I am not looking forward to machining a crank, have read so many horror stories.. from memory(dodgy) Steve Huck made about a dozen of them before he got a usable one!
Strangely, some people seem to be able to spit them out without drama :shrug:

Anyway.. sorry to Neil for going OT :P

rally
28-04-2012, 09:22 PM
Neil,

Not sure if your thread profile sketch is just illustrative or intended to be more accurate, but I can see how you would potentially have a lot of problems with those threads, tearing during the turning process would be assured and problems with galling and interference in use !

The internal and external thread profiles actually need to have different clearances, and hence the thread profiles (in a perfect world !) would be different, but as a minimum the crest and root of the thread profile are flat or curved but never pointed.

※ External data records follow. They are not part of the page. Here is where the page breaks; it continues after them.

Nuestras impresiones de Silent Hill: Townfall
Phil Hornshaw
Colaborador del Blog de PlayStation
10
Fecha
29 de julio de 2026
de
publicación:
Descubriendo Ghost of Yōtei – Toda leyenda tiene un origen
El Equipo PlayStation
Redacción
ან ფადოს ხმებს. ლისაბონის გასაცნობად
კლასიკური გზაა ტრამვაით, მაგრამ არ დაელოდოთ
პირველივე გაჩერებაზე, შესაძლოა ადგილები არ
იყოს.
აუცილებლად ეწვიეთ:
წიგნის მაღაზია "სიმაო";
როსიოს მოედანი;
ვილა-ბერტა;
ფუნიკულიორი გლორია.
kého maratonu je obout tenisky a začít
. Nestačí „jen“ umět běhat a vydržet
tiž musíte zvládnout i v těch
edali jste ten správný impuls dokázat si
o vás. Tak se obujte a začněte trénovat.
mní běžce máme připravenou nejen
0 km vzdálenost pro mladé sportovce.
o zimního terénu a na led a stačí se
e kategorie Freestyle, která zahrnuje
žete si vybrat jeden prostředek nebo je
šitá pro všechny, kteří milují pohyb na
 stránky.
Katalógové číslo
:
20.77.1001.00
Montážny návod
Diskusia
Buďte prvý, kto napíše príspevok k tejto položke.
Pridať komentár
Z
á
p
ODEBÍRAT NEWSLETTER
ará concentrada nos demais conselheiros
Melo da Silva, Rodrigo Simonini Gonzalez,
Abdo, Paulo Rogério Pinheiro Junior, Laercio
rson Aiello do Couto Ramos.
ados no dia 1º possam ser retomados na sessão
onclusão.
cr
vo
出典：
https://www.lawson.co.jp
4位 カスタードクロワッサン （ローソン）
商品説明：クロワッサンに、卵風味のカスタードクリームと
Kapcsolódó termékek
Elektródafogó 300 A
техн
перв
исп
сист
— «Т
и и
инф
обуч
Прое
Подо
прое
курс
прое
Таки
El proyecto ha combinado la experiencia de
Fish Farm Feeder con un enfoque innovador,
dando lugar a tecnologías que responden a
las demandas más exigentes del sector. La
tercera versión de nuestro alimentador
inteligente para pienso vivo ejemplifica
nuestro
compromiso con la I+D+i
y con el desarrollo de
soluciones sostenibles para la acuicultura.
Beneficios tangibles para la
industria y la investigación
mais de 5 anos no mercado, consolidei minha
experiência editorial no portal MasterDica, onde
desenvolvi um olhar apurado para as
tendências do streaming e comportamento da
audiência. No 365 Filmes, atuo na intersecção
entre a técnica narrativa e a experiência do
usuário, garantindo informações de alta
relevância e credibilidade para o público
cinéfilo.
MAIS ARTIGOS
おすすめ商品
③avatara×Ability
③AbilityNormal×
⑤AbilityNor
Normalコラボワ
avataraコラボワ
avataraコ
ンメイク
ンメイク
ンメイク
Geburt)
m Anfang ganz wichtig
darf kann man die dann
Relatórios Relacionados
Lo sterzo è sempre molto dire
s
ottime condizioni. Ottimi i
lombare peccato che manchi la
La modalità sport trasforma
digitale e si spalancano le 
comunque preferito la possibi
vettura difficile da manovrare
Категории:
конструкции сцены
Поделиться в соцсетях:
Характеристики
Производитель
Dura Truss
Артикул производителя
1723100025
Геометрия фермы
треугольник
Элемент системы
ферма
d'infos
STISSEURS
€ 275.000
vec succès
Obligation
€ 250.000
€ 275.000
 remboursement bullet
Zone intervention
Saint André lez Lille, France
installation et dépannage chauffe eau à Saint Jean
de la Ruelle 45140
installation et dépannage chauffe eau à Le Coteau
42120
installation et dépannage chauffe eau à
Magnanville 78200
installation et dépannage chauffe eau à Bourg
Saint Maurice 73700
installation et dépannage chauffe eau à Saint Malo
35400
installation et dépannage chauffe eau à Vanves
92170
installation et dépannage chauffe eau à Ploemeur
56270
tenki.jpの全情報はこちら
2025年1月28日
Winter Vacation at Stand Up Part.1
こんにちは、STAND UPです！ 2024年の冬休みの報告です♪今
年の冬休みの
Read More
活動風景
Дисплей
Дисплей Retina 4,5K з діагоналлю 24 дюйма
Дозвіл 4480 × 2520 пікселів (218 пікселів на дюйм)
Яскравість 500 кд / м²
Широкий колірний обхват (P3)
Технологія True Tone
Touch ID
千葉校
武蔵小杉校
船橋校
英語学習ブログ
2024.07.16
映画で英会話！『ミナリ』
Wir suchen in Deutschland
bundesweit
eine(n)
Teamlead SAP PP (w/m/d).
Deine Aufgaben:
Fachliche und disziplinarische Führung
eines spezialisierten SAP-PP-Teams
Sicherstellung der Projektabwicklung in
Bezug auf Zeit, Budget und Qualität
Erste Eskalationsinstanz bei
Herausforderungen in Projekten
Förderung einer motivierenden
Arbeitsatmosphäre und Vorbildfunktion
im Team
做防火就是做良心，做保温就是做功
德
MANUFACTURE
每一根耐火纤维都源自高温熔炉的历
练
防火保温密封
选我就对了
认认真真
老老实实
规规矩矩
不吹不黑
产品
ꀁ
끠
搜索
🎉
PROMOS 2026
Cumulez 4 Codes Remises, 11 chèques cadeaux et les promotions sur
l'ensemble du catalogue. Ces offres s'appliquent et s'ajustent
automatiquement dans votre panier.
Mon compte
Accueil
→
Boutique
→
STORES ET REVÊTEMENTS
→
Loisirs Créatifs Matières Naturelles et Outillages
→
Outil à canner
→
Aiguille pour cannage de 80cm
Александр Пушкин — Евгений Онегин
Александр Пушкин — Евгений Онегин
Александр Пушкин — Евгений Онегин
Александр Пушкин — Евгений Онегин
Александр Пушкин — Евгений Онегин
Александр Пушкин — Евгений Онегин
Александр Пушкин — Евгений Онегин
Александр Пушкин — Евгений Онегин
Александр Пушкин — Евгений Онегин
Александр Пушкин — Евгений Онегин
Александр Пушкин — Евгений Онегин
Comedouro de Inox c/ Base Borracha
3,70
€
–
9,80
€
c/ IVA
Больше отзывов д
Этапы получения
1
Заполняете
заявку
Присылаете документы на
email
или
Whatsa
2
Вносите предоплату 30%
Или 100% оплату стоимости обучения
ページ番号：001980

Check out the drawing here for better detail.

They have shaded the male and female sections showing the profiles and how they mate together against the line drawings of the thread profile.

So the outside diameter of the male threaded part(eg bolt) would be smaller than the notional metric size (eg M12 bolt diameter is less than 12mm)
Likewise the inside diameter of the female threaded part (eg nut) would be larger than the notional metric size (eg M12 nut internal diameter is greater than 12mm)

There are simple tables in all the machining handbooks and elsewhere that you can use to get all the correct dimensions for the starting diameters and depths of cut.
Thread cutting can be a bit of an art form and to accurately cut them you ideally need specialised metrology equipment - thread micrometers, shadow graphs if you are grinding your own tools !

Cheers

Rally

Auster1b
28-04-2012, 10:07 PM
Rally, yes it was just a quick and dirty sketch to indicate the general techniques.

If I am in a hurry, I will often start a thread (both internal or external) in the lathe for a few passes, the run a tap or die to get the more correct thread form.
This also helps me keep the tap or die cutting straight and true.
I have also made a few form tools for acme (square) or for very fine threads to get a better root radius.
The crown I finish to dimension, then wet and dry to finish the edges and relieve the fit.

There are some projects I would love to tackle;
A tool and cutter grinder, so I do not have grind off hand.
A miniature Aero engine:
The inverted 4 cylinder Gypsy Major as in our Auster and eventually a radial 7 or 9 cylinder. As I said, I envy your dedication as I can see the work involved.
Lots of swarf though :D.
Have you seen this Aussie site about miniature IC engines:
http://modelenginenews.org/

Neil

marki
29-04-2012, 12:11 AM
Neil I cheated on the tool grinder :D. I thought about buying the warden kit fron the UK but bought the commercial version from Hare and Forbes (below) instead. Its a little ripper when it comes to sharpening drills, slot drills, end mills both 2 and 4 flute and shaping cutting tools in cobalt steel for the lathe. Will even do carbide tips. I have that website in my favourites but you have reminded me of it. You are right about swarf tonnes of the stuff when machining from solid, still the worst thing is getting the cam and crank journals to align to specs so the cam gears have the correct clearances. At least a good quality DRO is needed to even get close, oh and a very precise tool makers vice doesn't go astray either. Just couldn't do it without them and the tolerences on this motor are tight. Biggest problem is the miniscule size of most the components, I have to work with a watchmakers magnifying mask just to see what is going on :P. Next one will be a lot bigger.